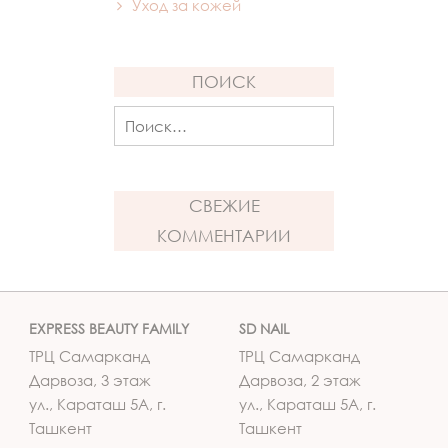
Уход за кожей
ПОИСК
Найти:
СВЕЖИЕ
КОММЕНТАРИИ
EXPRESS BEAUTY FAMILY
SD NAIL
ТРЦ Самарканд
ТРЦ Самарканд
Дарвоза, 3 этаж
Дарвоза, 2 этаж
ул., Караташ 5А, г.
ул., Караташ 5А, г.
Ташкент
Ташкент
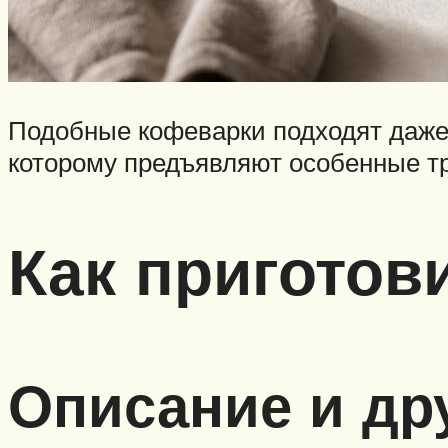
Подобные кофеварки подходят даже 
которому предъявляют особенные т
Как приготов
Описание и др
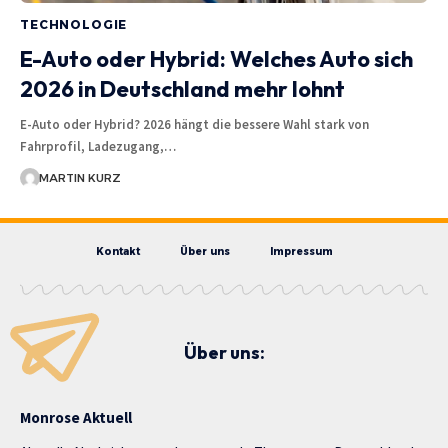
TECHNOLOGIE
E-Auto oder Hybrid: Welches Auto sich
2026 in Deutschland mehr lohnt
E-Auto oder Hybrid? 2026 hängt die bessere Wahl stark von
Fahrprofil, Ladezugang,…
MARTIN KURZ
Kontakt
Über uns
Impressum
Über uns:
Monrose Aktuell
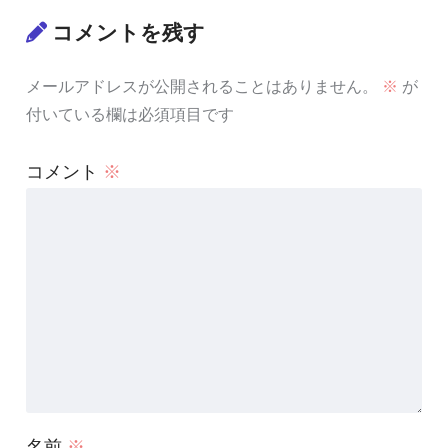
コメントを残す
メールアドレスが公開されることはありません。
※
が
付いている欄は必須項目です
コメント
※
名前
※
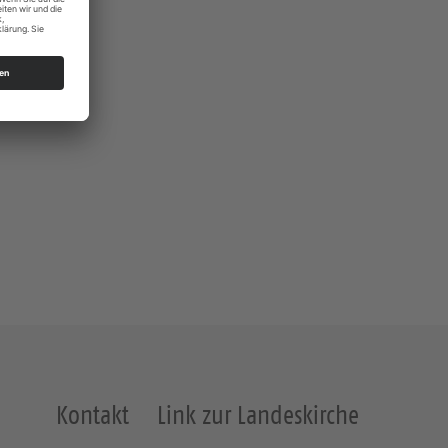
Kontakt
Link zur Landeskirche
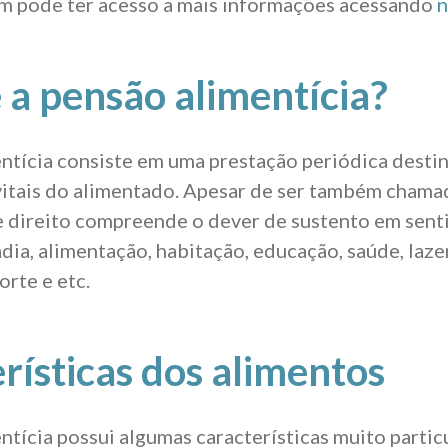
 pode ter acesso a mais informações acessando
n
 a pensão alimentícia?
ntícia consiste em uma prestação periódica destina
itais do alimentado. Apesar de ser também chama
e direito compreende o dever de sustento em sent
ia, alimentação, habitação, educação, saúde, lazer
orte e etc.
rísticas dos alimentos
ntícia possui algumas características muito partic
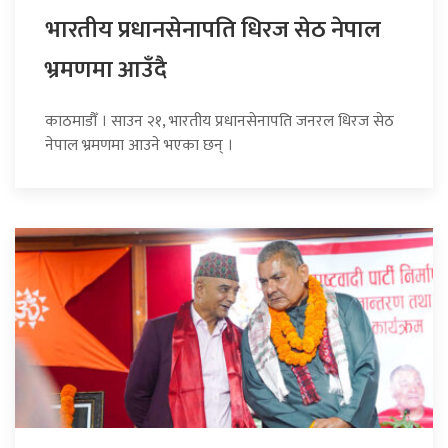
भारतीय प्रधानसेनापति धिरज सेठ नेपाल
भ्रमणमा आउँदै
काठमाडौँ । साउन २१, भारतीय प्रधानसेनापति जनरल धिरज सेठ
नेपाल भ्रमणमा आउने भएका छन् ।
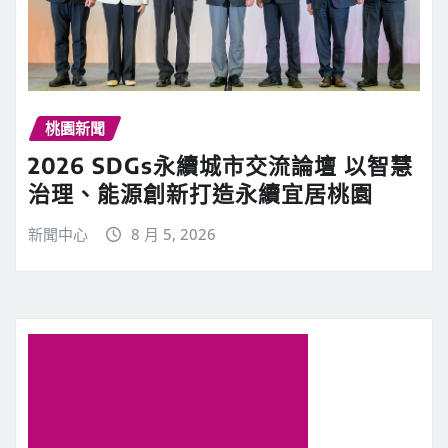
桃園新聞
2026 SDGs永續城市交流論壇 以智慧
治理、能源創新打造永續宜居桃園
新聞中心
8 月 5, 2026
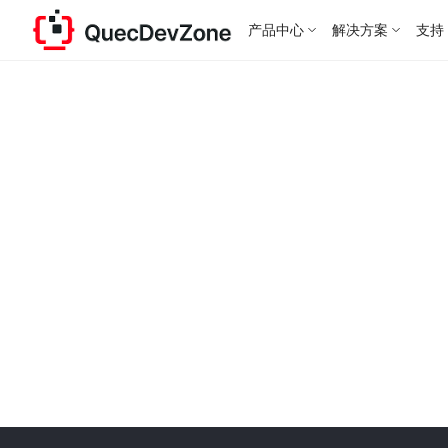
产品中心
解决方案
支持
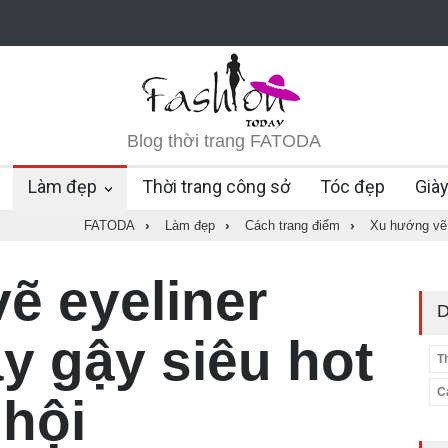
Blog thời trang FATODA
Làm đẹp
Thời trang công sở
Tóc đẹp
Già
FATODA
›
Làm đẹp
›
Cách trang điểm
›
Xu hướng vẽ 
ẽ eyeliner
D
y gậy siêu hot
T
C
 hội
────────────────────────────────────────
What you are asked to do → Output the records exactly as they appear, skipping any pictures.

Output →
Уход за кожей
ПОИСК
Найти:
СВЕЖИЕ
КОММЕНТАРИИ
EXPRESS BEAUTY FAMILY
SD NAIL
ТРЦ Самарканд
ТРЦ Самарканд
Дарвоза, 3 этаж
Дарвоза, 2 этаж
ул., Караташ 5А, г.
ул., Караташ 5А, г.
Ташкент
Ташкент
Подобные кофеварки подходят даже 
которому предъявляют особенные т
Как приготов
Описание и др
TECHNOLOGIE
E-Auto oder Hybrid: Welches Auto sich
2026 in Deutschland mehr lohnt
E-Auto oder Hybrid? 2026 hängt die bessere Wahl stark von
Fahrprofil, Ladezugang,…
MARTIN KURZ
Kontakt
Über uns
Impressum
Über uns:
Monrose Aktuell
コメントを残す
メールアドレスが公開されることはありません。
※
が
付いている欄は必須項目です
コメント
※
名前
※
Kontakt
Link zur Landeskirche
 pode ter acesso a mais informações acessando
n
 a pensão alimentícia?
ntícia consiste em uma prestação periódica destina
itais do alimentado. Apesar de ser também chama
e direito compreende o dever de sustento em sent
ia, alimentação, habitação, educação, saúde, lazer
orte e etc.
rísticas dos alimentos
ntícia possui algumas características muito partic
भारतीय प्रधानसेनापति धिरज सेठ नेपाल
भ्रमणमा आउँदै
काठमाडौँ । साउन २१, भारतीय प्रधानसेनापति जनरल धिरज सेठ
नेपाल भ्रमणमा आउने भएका छन् ।
桃園新聞
2026 SDGs永續城市交流論壇 以智慧
治理、能源創新打造永續宜居桃園
新聞中心
8 月 5, 2026
产品中心
解决方案
支持
Blog thời trang FATODA
Làm đẹp
Thời trang công sở
Tóc đẹp
Già
FATODA
›
Làm đẹp
›
Cách trang điểm
›
Xu hướng vẽ 
ẽ eyeliner
D
y gậy siêu hot
T
C
 hội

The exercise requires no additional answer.